While we have excellent resources to at least help start you down the path toward understanding the myriad of options, here is a link followed by the quick summary below: Know the Penalties for Delayed Enrollment in Medicare and (What You Need To Know About Medicare)
What are the “parts” of Medicare and what does each cover?
- Part A is hospital insurance and helps cover things like inpatient care in the hospital, skilled nursing facility care for short term rehabilitation after a hospital stay, hospice care, and some home health care.
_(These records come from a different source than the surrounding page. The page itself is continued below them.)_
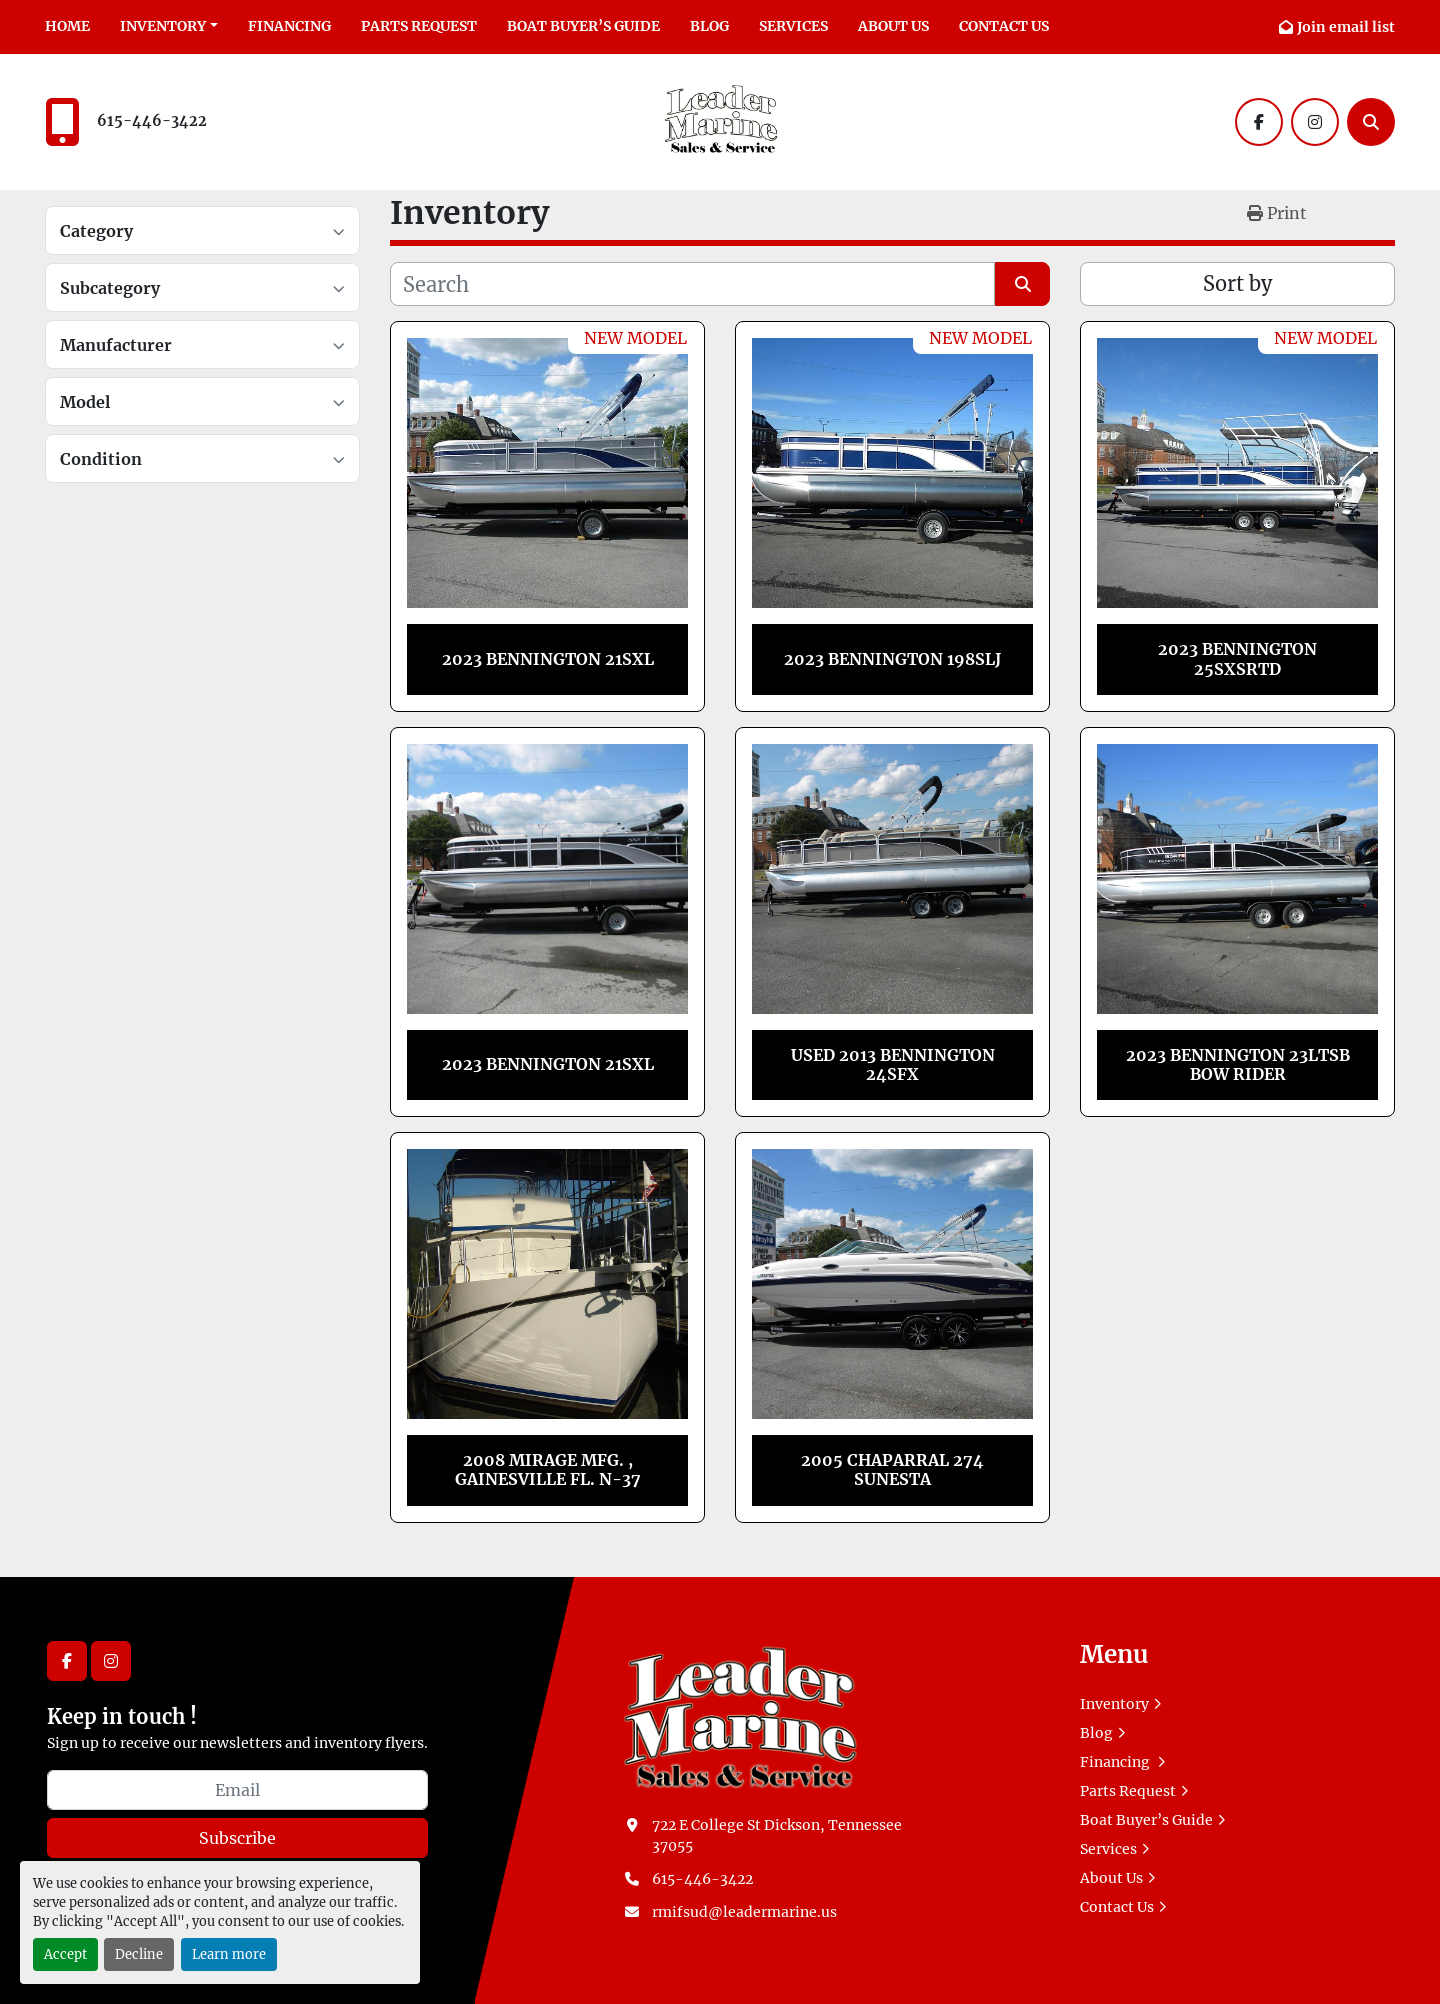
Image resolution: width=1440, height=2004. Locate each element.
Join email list (1346, 27)
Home (67, 26)
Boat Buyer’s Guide (583, 26)
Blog (709, 26)
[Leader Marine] (740, 1715)
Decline (139, 1954)
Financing (289, 26)
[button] (169, 26)
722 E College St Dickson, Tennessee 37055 (777, 1835)
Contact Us (1004, 26)
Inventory (163, 26)
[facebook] (1259, 122)
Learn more (229, 1954)
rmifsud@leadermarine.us (744, 1912)
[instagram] (1315, 122)
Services (793, 26)
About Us (893, 26)
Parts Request (419, 26)
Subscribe (237, 1838)
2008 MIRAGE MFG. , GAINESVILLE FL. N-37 (548, 1469)
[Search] (1371, 122)
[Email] (237, 1790)
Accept (65, 1954)
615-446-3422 (152, 121)
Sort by (1237, 283)
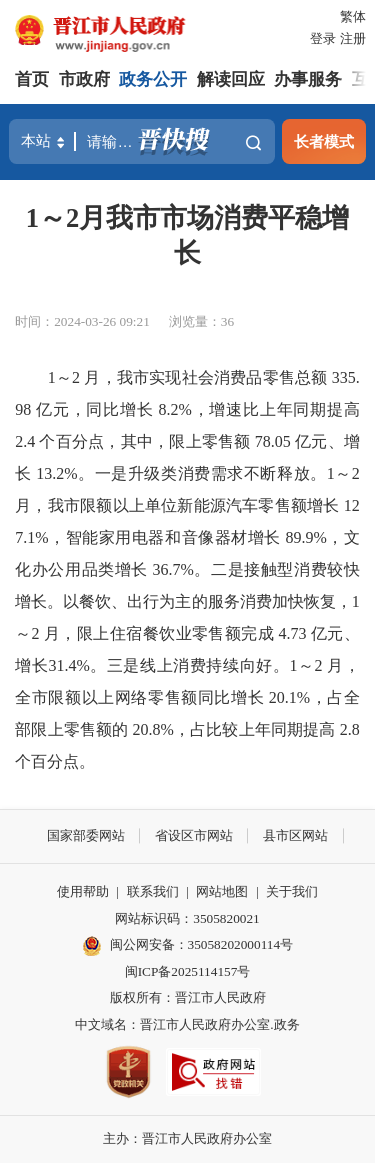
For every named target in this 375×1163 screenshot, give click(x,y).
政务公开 (153, 79)
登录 (323, 38)
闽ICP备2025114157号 (188, 971)
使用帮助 (83, 891)
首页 (32, 79)
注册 (353, 38)
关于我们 (292, 891)
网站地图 (222, 891)
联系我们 (153, 891)
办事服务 (308, 79)
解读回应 (231, 79)
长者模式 (324, 141)
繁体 (353, 16)
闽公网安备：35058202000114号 (187, 946)
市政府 (84, 79)
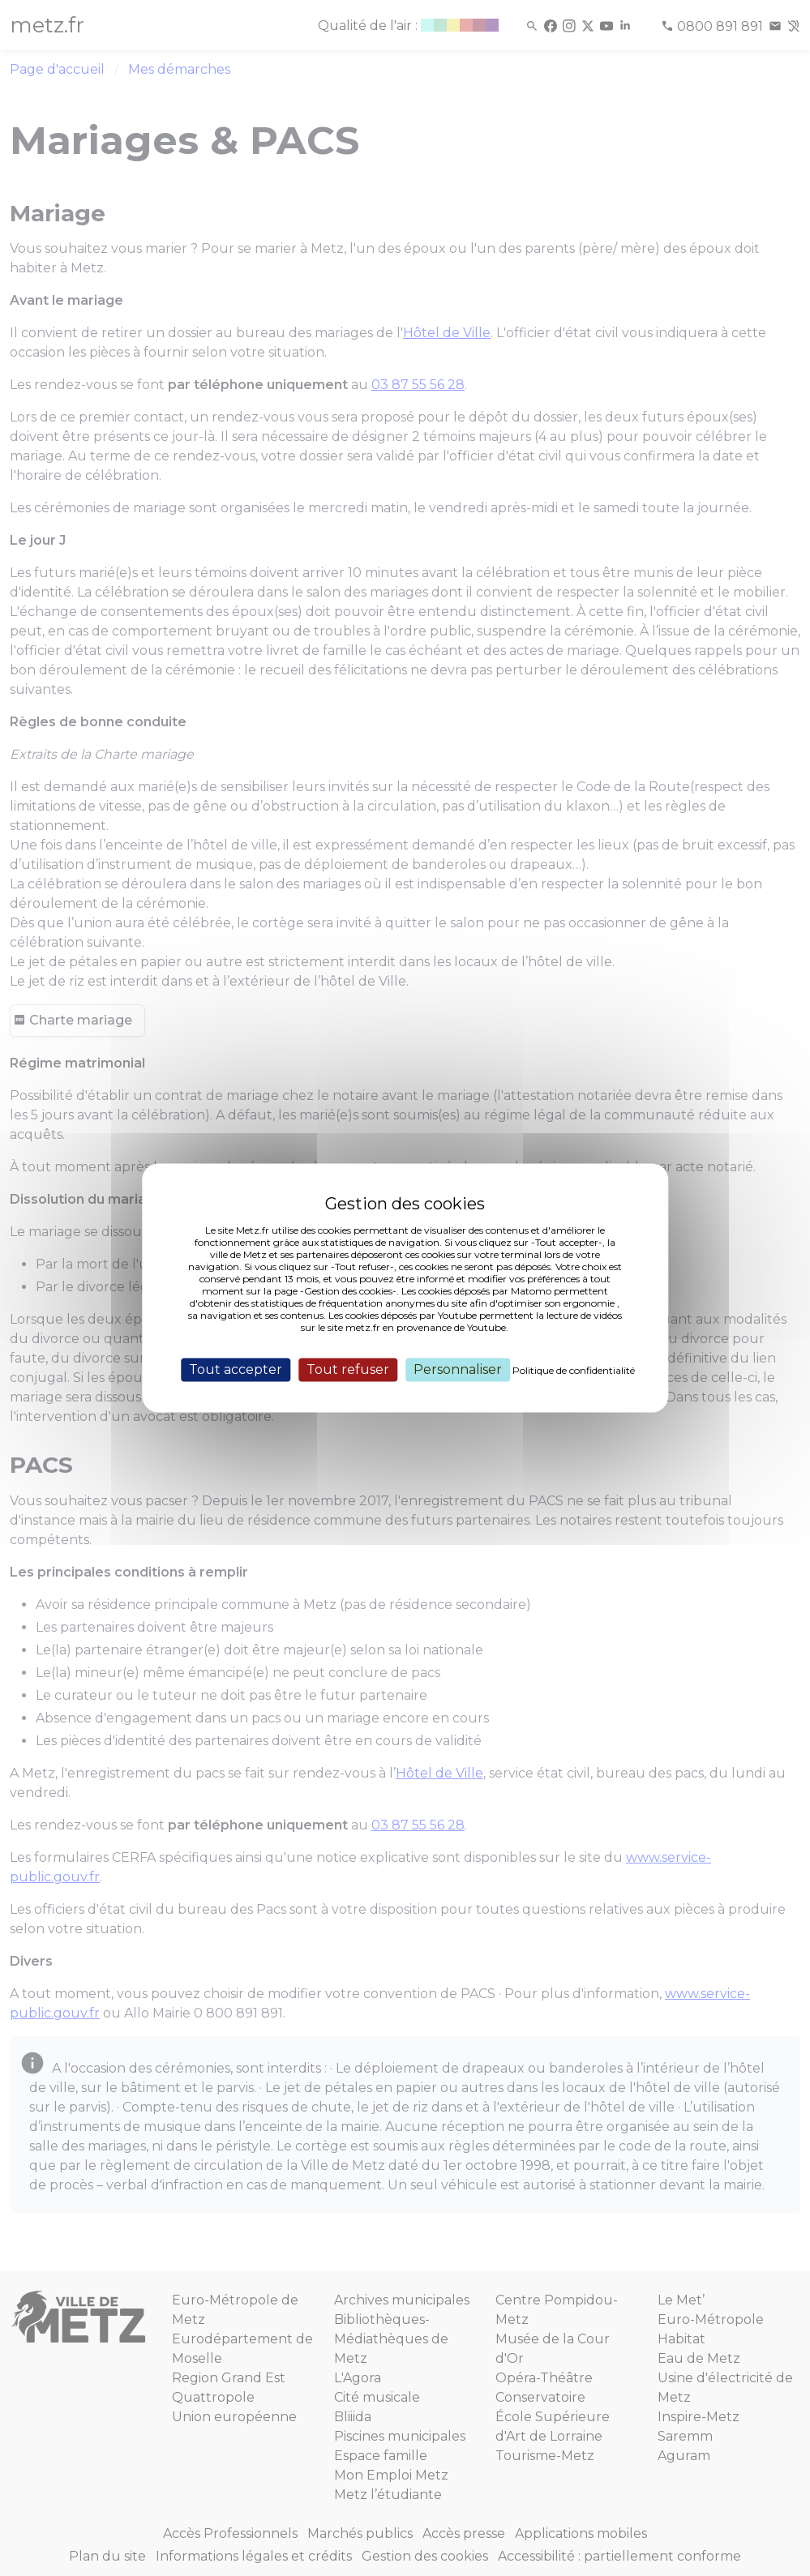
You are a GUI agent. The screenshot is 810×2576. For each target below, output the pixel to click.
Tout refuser (347, 1369)
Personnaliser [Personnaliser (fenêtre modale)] (458, 1369)
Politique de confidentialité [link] (573, 1370)
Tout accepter (235, 1369)
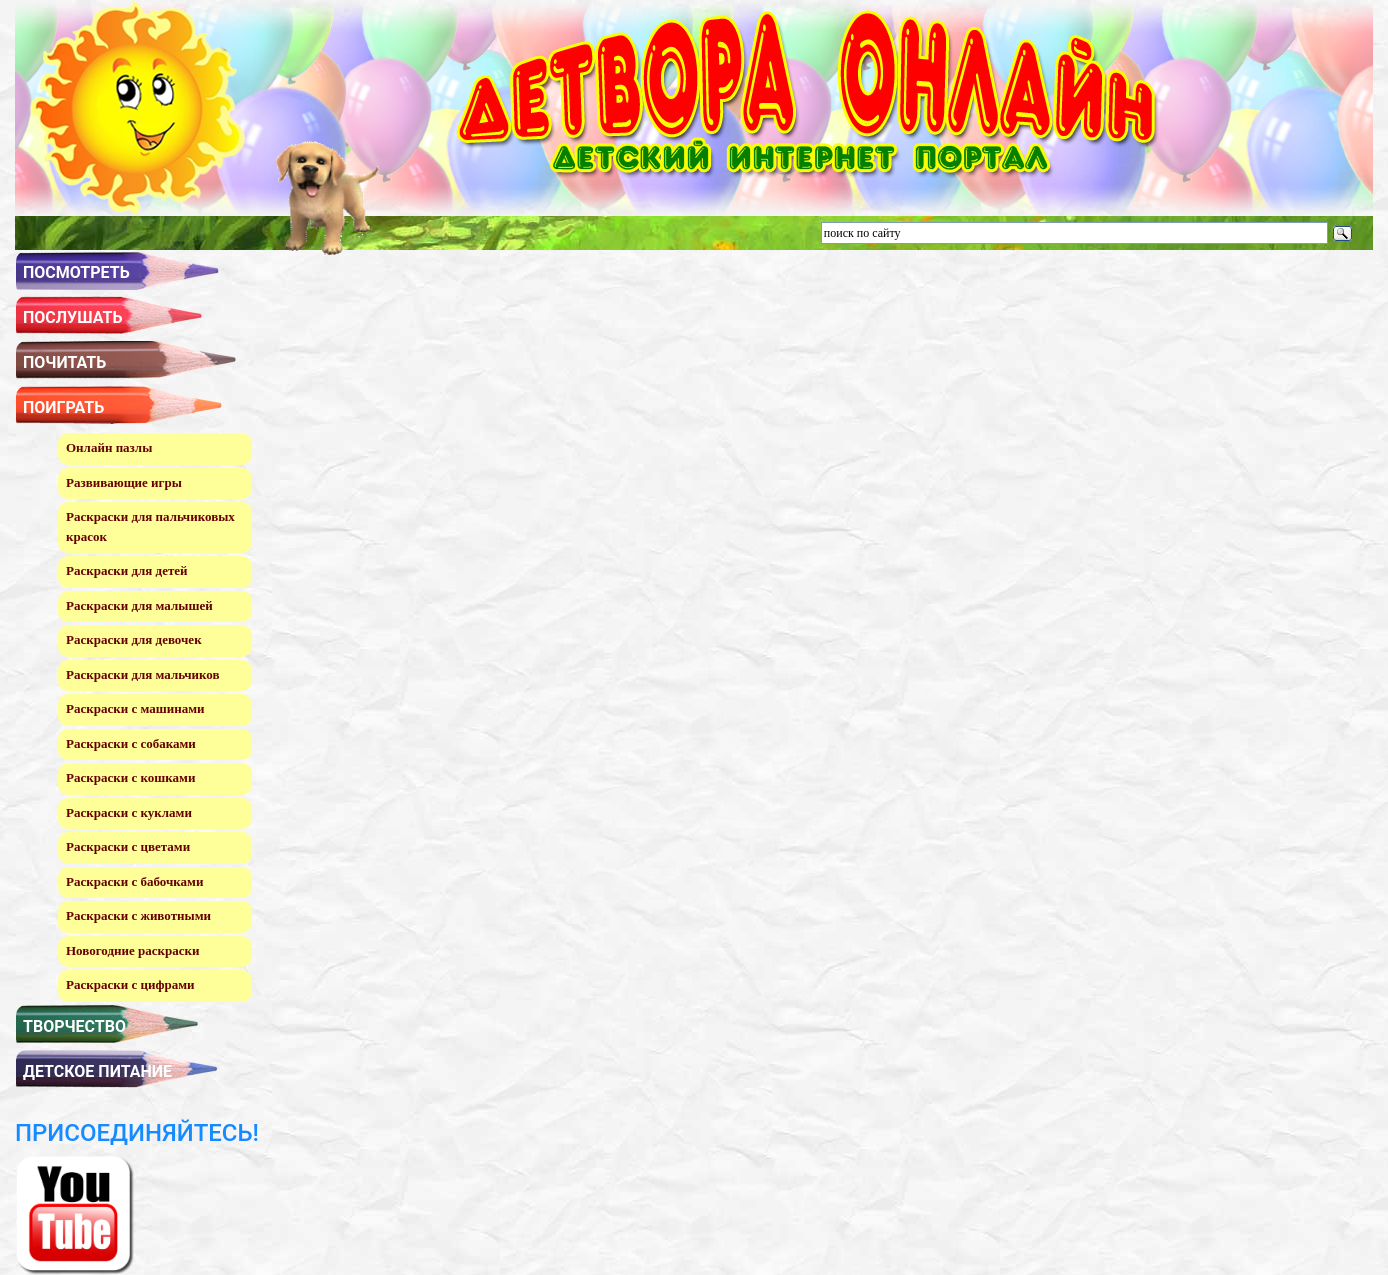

- Part B is medical insurance and helps cover services from doctors and other health care providers, outpatient care, some home health care, durable medical equipment like wheelchairs and walkers, and many preventative services such as screenings and vaccines.
Other Medicare Parts
There are other parts of Medicare that are run by private insurance companies. They must comply with Medicare requirements.
- Part C also known as Medicare Advantage plans, take the place of traditional Medicare part A and B. Advantage plans are known to be cost-effective options that can provide additional services like gym memberships and vision coverage. Plans operate within a defined network of providers which can limit flexibility
- Part D helps to cover the cost of prescription drugs.
- Supplemental/Medigap policies cover more expenses than traditional Medicare, such as the co-pay on short-term rehabilitation days as well as offering access to a wider array of providers.